### Input for this task
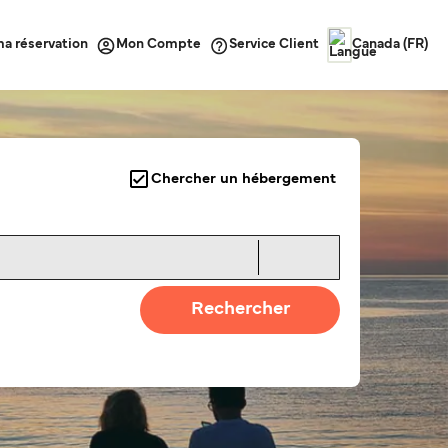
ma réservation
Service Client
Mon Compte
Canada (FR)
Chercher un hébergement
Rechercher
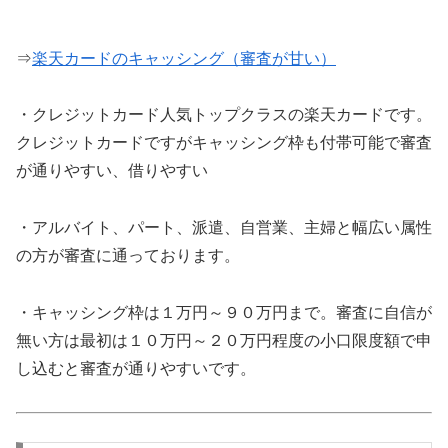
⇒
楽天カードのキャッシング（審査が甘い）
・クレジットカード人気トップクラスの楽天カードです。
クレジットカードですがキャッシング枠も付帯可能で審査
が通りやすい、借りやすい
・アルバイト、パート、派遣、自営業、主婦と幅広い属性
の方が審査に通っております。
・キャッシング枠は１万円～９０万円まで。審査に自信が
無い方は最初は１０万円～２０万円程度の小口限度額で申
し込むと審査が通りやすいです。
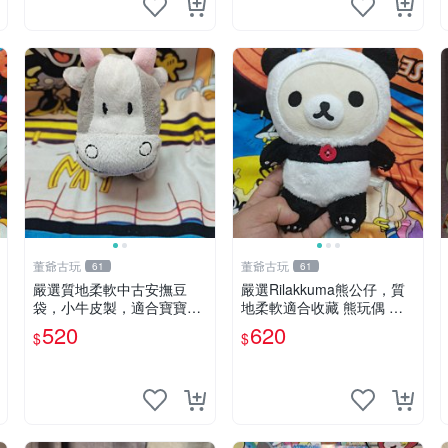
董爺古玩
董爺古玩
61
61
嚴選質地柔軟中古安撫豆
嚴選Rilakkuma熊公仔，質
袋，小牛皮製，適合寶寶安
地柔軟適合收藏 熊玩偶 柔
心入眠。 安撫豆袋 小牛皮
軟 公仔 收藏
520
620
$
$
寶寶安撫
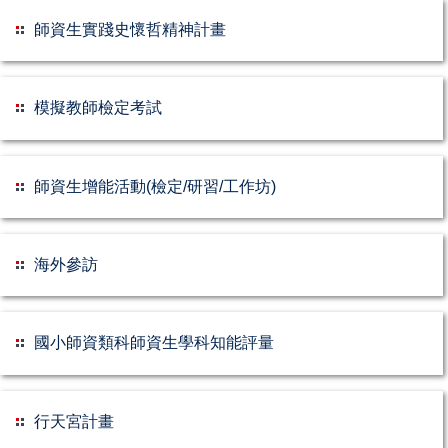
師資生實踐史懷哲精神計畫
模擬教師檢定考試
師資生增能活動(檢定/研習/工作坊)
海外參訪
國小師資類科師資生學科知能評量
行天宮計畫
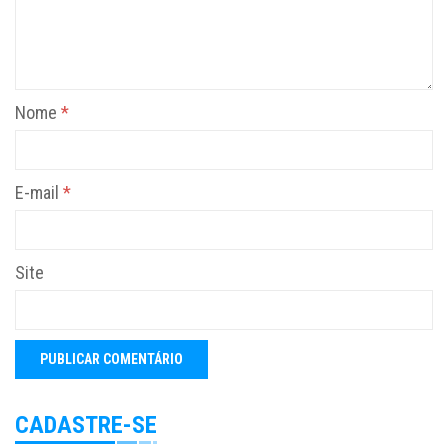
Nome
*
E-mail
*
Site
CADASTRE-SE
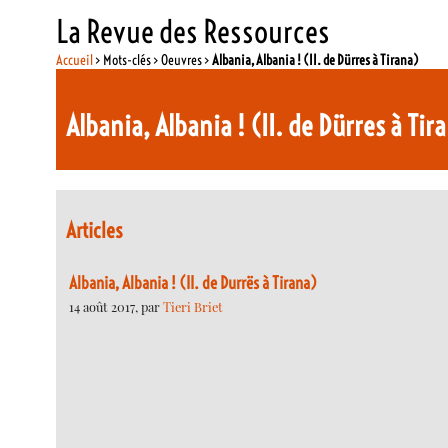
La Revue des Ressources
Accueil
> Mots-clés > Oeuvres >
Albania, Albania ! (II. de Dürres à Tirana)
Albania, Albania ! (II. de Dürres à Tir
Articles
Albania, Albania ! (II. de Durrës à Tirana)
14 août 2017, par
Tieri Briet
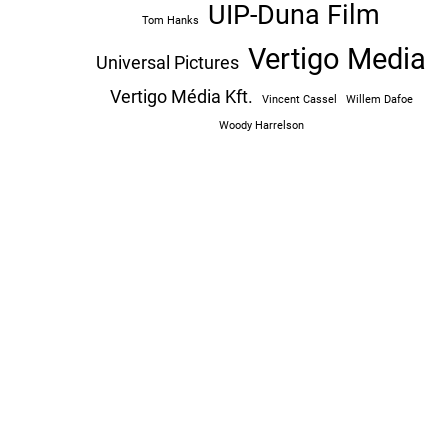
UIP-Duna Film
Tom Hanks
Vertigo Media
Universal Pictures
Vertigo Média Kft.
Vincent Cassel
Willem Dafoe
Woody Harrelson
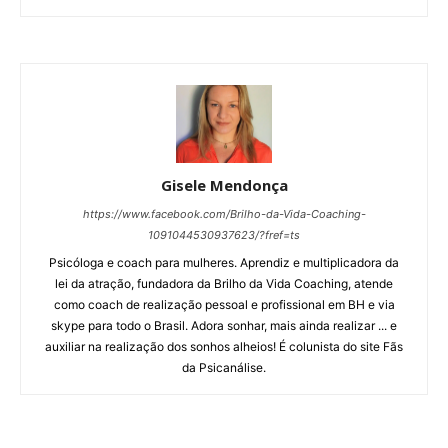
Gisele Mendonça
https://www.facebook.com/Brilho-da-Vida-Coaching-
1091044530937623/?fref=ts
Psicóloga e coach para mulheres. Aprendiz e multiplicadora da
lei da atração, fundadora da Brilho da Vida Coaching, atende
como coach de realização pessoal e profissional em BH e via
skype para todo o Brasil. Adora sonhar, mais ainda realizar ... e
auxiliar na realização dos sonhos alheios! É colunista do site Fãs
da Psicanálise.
######
### Input for this task
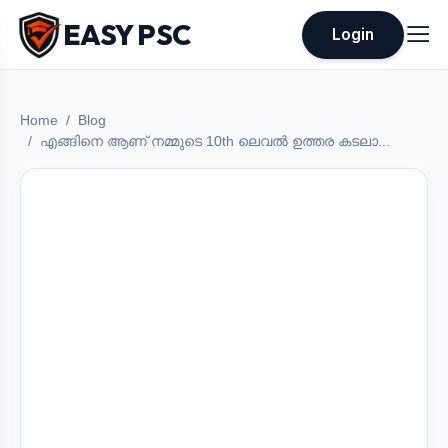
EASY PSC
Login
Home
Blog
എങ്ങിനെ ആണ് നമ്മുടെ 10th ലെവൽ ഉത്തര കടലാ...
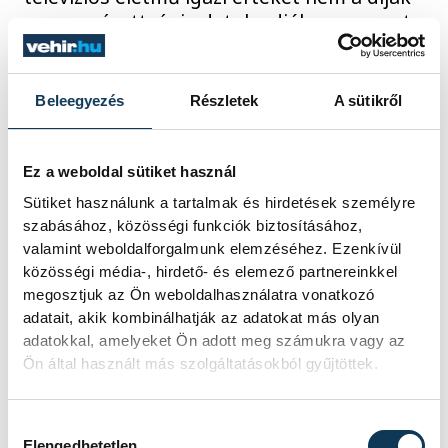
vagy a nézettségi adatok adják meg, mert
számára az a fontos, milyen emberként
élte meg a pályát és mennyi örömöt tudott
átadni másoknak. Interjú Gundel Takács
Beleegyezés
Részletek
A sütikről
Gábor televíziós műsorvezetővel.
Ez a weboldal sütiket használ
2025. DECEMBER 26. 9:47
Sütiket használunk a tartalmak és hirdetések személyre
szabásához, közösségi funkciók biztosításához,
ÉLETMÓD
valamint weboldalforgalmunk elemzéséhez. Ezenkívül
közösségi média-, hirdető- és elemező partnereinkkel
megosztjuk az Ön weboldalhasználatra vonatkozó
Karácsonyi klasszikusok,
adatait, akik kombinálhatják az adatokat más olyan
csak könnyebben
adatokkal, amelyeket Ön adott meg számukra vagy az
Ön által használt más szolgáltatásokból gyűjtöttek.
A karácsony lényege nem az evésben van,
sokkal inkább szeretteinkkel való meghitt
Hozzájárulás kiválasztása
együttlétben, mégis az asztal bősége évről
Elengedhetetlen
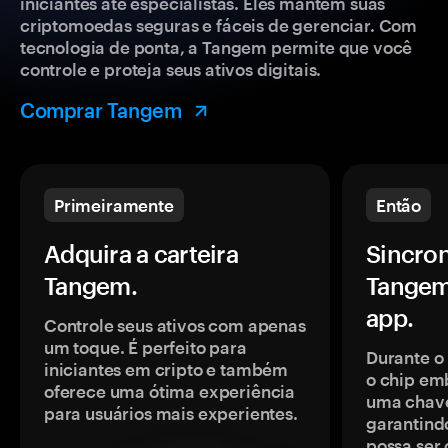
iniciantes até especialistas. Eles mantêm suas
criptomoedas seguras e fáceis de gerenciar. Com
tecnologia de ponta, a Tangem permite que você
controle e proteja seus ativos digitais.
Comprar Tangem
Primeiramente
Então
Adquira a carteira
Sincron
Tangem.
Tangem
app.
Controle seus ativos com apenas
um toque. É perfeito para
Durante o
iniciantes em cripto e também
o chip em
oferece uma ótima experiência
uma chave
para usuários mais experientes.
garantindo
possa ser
######
### Input for this task
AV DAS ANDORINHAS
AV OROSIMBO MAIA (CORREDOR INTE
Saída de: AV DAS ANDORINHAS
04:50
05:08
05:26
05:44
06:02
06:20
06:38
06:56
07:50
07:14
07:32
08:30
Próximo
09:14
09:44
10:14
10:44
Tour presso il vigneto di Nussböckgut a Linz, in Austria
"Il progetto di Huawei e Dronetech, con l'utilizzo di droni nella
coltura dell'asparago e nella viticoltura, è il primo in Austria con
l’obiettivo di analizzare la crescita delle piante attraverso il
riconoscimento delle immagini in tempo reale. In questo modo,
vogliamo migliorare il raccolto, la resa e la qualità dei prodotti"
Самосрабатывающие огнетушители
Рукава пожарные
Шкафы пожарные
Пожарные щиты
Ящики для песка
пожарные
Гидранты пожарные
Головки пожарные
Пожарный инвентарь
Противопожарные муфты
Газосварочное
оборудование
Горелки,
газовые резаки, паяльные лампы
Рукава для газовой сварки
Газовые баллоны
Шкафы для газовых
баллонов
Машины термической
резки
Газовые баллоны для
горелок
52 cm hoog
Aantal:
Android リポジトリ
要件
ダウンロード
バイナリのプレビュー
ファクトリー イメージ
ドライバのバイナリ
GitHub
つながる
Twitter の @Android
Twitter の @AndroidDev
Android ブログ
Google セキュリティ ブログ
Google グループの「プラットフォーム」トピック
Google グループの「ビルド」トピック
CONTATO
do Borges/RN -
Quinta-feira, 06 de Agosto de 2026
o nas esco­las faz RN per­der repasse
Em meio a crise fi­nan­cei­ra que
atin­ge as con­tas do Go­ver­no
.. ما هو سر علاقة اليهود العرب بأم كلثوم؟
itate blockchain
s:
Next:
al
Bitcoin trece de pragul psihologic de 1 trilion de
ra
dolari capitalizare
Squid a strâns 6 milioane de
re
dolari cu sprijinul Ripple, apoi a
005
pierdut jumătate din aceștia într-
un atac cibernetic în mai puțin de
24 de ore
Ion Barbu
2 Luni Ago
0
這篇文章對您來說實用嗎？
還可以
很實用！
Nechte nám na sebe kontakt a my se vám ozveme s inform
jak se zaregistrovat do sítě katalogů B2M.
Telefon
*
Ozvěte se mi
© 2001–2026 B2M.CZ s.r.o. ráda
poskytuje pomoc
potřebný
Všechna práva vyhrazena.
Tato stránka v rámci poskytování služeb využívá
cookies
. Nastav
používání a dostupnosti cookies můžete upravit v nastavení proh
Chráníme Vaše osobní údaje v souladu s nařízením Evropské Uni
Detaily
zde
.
######
*Work instructions*: Starting at the line above that contains "ma réservation", transcribe every line exactly through the line that contains "da Psicanálise.", including that last one, and skip the pictures.

*Your solution*:
ma réservation
Service Client
Mon Compte
Canada (FR)
Chercher un hébergement
Rechercher
⇒
楽天カードのキャッシング（審査が甘い）
・クレジットカード人気トップクラスの楽天カードです。
クレジットカードですがキャッシング枠も付帯可能で審査
が通りやすい、借りやすい
・アルバイト、パート、派遣、自営業、主婦と幅広い属性
の方が審査に通っております。
・キャッシング枠は１万円～９０万円まで。審査に自信が
無い方は最初は１０万円～２０万円程度の小口限度額で申
し込むと審査が通りやすいです。
董爺古玩
董爺古玩
61
61
嚴選質地柔軟中古安撫豆
嚴選Rilakkuma熊公仔，質
袋，小牛皮製，適合寶寶安
地柔軟適合收藏 熊玩偶 柔
心入眠。 安撫豆袋 小牛皮
軟 公仔 收藏
520
620
$
$
寶寶安撫
師資生實踐史懷哲精神計畫
模擬教師檢定考試
師資生增能活動(檢定/研習/工作坊)
海外參訪
國小師資類科師資生學科知能評量
行天宮計畫
Nome
*
E-mail
*
Site
CADASTRE-SE
La Revue des Ressources
Accueil
> Mots-clés > Oeuvres >
Albania, Albania ! (II. de Dürres à Tirana)
Albania, Albania ! (II. de Dürres à Tir
Articles
Albania, Albania ! (II. de Durrës à Tirana)
14 août 2017, par
Tieri Briet
UIP-Duna Film
Tom Hanks
Vertigo Media
Universal Pictures
Vertigo Média Kft.
Vincent Cassel
Willem Dafoe
Woody Harrelson
Gisele Mendonça
https://www.facebook.com/Brilho-da-Vida-Coaching-
1091044530937623/?fref=ts
Psicóloga e coach para mulheres. Aprendiz e multiplicadora da
lei da atração, fundadora da Brilho da Vida Coaching, atende
como coach de realização pessoal e profissional em BH e via
skype para todo o Brasil. Adora sonhar, mais ainda realizar ... e
auxiliar na realização dos sonhos alheios! É colunista do site Fãs
da Psicanálise.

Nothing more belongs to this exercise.